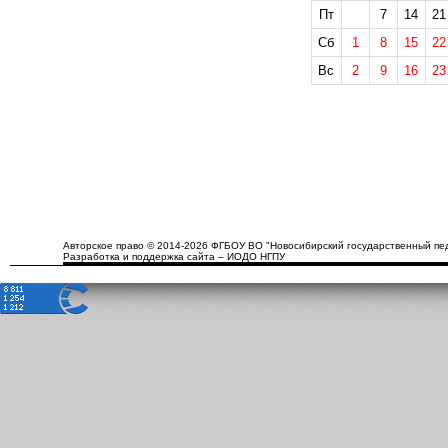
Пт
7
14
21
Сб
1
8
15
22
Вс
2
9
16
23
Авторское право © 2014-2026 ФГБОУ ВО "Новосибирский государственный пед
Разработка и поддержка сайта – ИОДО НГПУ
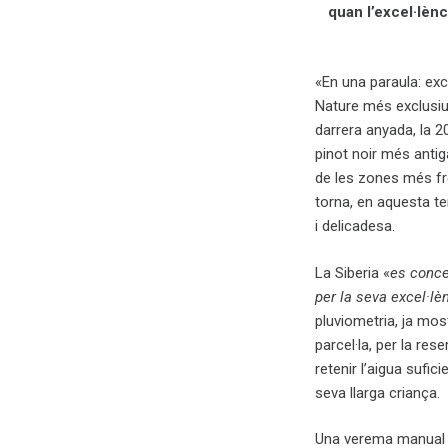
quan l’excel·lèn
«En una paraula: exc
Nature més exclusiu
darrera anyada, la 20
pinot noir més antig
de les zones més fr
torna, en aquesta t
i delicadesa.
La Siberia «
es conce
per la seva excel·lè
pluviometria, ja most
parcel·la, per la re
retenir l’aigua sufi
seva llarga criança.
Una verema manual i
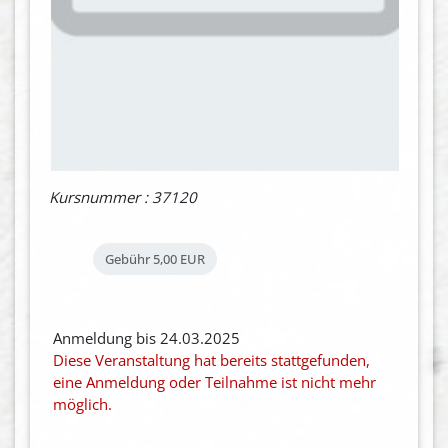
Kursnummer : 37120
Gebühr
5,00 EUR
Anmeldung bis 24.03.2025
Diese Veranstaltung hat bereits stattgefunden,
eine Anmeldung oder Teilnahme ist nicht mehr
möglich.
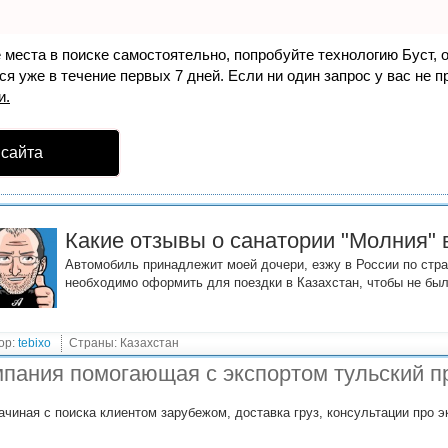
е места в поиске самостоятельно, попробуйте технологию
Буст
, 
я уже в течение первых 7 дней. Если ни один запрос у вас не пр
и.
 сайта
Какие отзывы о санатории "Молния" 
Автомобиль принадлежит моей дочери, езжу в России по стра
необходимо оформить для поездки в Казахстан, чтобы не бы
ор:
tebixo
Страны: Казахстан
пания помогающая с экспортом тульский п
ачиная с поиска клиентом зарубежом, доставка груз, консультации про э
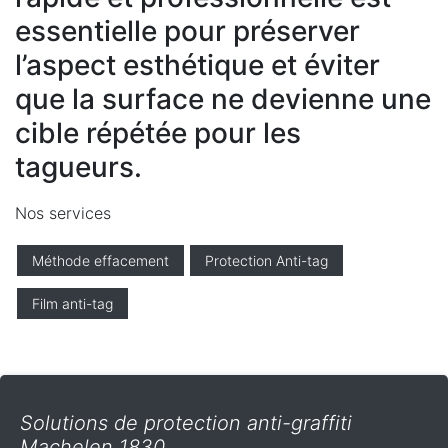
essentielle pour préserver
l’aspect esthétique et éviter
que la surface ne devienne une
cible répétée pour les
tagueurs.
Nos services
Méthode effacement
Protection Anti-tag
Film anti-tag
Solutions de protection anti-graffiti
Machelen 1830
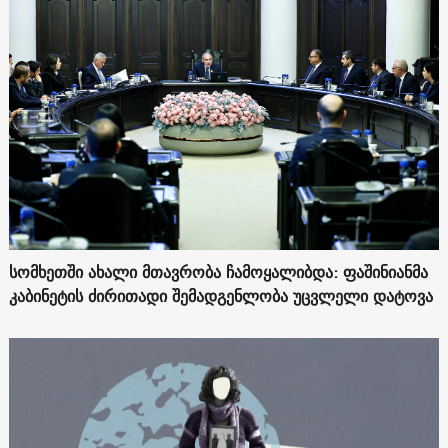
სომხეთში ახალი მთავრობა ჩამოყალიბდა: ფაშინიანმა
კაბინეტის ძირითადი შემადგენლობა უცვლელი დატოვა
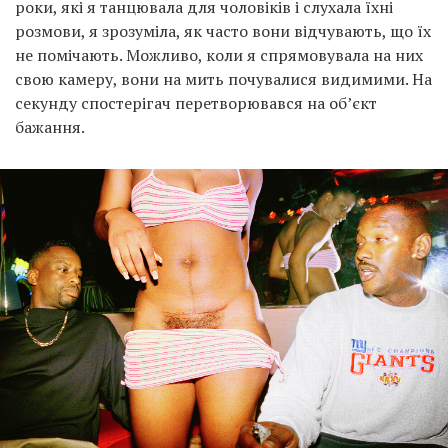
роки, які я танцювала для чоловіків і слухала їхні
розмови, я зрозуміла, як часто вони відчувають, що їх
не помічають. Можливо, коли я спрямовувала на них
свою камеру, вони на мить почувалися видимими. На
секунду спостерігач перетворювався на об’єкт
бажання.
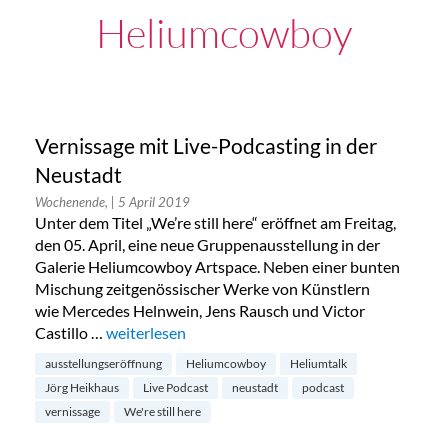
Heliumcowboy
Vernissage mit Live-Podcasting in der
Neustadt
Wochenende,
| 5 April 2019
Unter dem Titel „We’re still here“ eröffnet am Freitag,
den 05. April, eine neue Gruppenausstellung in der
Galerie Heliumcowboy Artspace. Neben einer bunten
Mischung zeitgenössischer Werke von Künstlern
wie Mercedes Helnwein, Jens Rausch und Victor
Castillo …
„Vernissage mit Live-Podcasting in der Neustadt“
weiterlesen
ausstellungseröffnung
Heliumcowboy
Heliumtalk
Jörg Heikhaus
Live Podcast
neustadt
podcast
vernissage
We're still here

##########

> **Prompt**
Check every line of the entries for the string "Live". Give only the number of lines that hold it.

> **Your response**
3